According to Mr. F., the applicant’s motive for withholding the relevant information had been that, regardless of the fact that the ongoing grievance arising from her own personal situation had ceased, the proceedings in her case should continue for the benefit of other people who were in a similar situation. Whilst such a motive may be understandable from the applicant’s perspective in the exceptional situation in which she found herself, the Court finds it sufficiently established that by deliberately omitting to disclose that information to her counsel the applicant intended to mislead the Court on a matter concerning the very core of her complaint under the Convention. (para. 6)

It is seems that the Court dismissed the application on the basis Article 35 § 3 (a) of the Convention not on the basis of Article 37 § 1 (c) of the ECHR as it was outraged that it was not informed about the applicant’s death.
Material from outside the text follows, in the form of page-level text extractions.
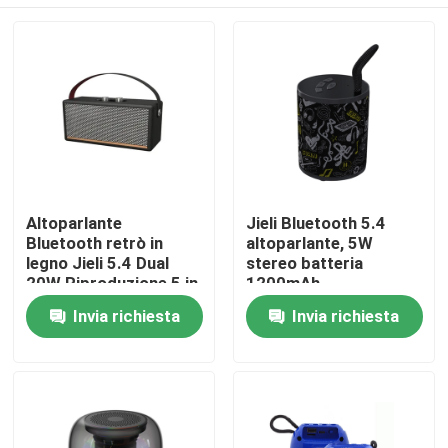
Altoparlante
Jieli Bluetooth 5.4
Bluetooth retrò in
altoparlante, 5W
legno Jieli 5.4 Dual
stereo batteria
20W Riproduzione 5 in
1200mAh
1
Casa.
Invia richiesta
Invia richiesta
Prodotti
Su di noi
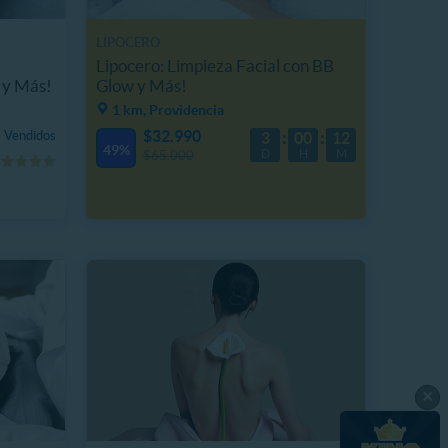
LIPOCERO
Lipocero: Limpieza Facial con BB
 y Más!
Glow y Más!
1 km, Providencia
$32.990
 Vendidos
3
00
12
49%
D
H
M
$65.000
×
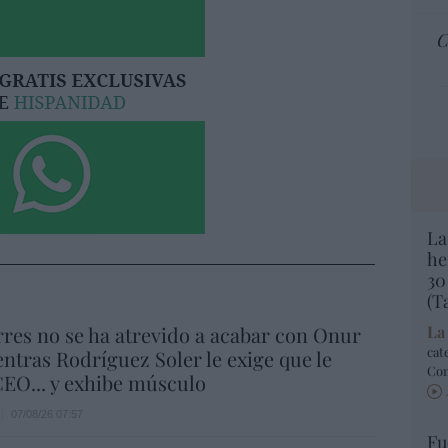
C
La
he
30
(T
res no se ha atrevido a acabar con Onur
La
cat
ntras Rodríguez Soler le exige que le
Co
EO... y exhibe músculo
07/08/26 07:57
Fu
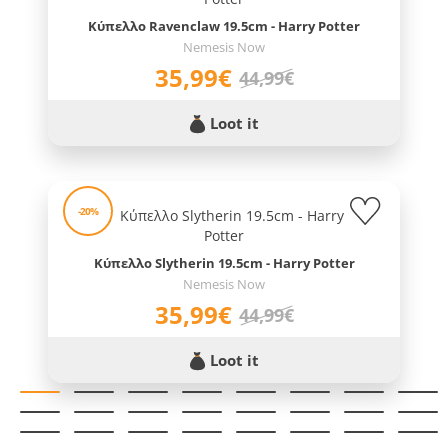
Κύπελλο Ravenclaw 19.5cm - Harry Potter
Nemesis Now
35,99€
44,99€
Loot it
-20%
Κύπελλο Slytherin 19.5cm - Harry Potter
Nemesis Now
35,99€
44,99€
Loot it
However, this is unlikely a justified reason to invoke »abuse of rights« doctrine, particularly in such difficult cases concerning assisted suicide and given that the applicant’s attorney was not aware of her death. Therefore, eight of the Grand Chamber judges (Spielmann, Ziemele, Berro‑Lefèvre, Zupančič, Hajiyev, Tsotsoria, Sicilianos and Keller) delivered joint dissenting opinion noting that :

… that the qualification “abuse of rights” is reserved for cases which cause the Court to “waste its efforts on matters obviously outside the scope of its real mission, which is to ensure the observance of the solemn, Convention-related, engagements undertaken by the State Parties”. In the present context, we note that the number of assisted suicides is high and unlikely to abate in the near future. In the case of Switzerland, for example, the number of foreign residents who travel to the country to seek assistance in taking their own lives is not negligible. Accordingly, we do not consider the Court’s efforts to have been wasted: the issue of assisted suicide is likely to engender future applications to the Court and thus certainly merits examination. We observe that there is undoubtedly a European dimension to this issue: travel to Switzerland by people wishing to end their lives, for the purpose of availing themselves of the services of assisted-suicide organisations, has triggered heated discussions in various Contracting States (para. 8, footnotes omitted )
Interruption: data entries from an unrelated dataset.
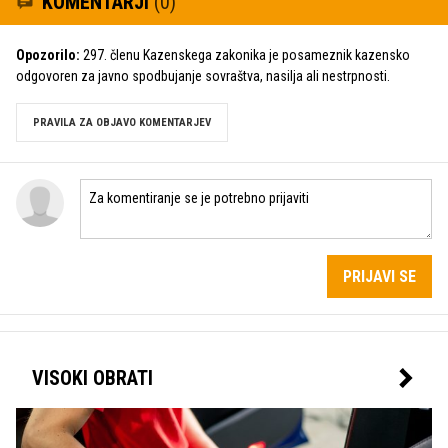
KOMENTARJI
(0)
Opozorilo:
297. členu Kazenskega zakonika je posameznik kazensko
odgovoren za javno spodbujanje sovraštva, nasilja ali nestrpnosti.
PRAVILA ZA OBJAVO KOMENTARJEV
PRIJAVI SE
VISOKI OBRATI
…. the Court should have expressed serious doubts as to the question whether the applicant intended to mislead the Court, but should have ultimately left this issue open as the application could have been struck out under Article 37 § 1 (c) of the Convention. The applicant passed away without leaving any heirs or descendants. Under the specific circumstances of the case, the Court should have decided that it was no longer justified to continue its examination within the meaning of Article 37 § 1 (c), without qualifying Ms Gross’s behaviour as an abuse of rights. (para. 9)
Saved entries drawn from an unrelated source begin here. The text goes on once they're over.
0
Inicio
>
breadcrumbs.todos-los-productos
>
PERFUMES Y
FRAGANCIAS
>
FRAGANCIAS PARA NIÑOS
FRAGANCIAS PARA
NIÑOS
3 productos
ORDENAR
This case could have provided some guidelines as to the end of life situation. In such cases the boundaries between life and death are often blurred. In cases of serious illness and accidents doctors, patients and family members are faced with the dilemma of what to do and how to move forward. Can an individual decide on her own to terminate her life, if she finds herself in a hopeless state of health? Does she has the right to terminate her life if her medical condition is stable? Could her family members of even a doctor decided about the termination of life as is often the case in practice? Issues of treatment of patients at the end of their lives, particularly in intensive care at the end of life are certainly not easy, nor for the doctors who are in daily contact with them, not for family members.  Moral norms of medical ethics stipulates that the doctor should always during medical treatment attempt to protect human life. Therefore, several unanswered questions remain as to who and when can decide to terminate patient life. Alas, this has not solved any of them. On the contrary, it has raised a trivial question whether not informing about applicant’s death amounts to the abuse of the rights of ECHR.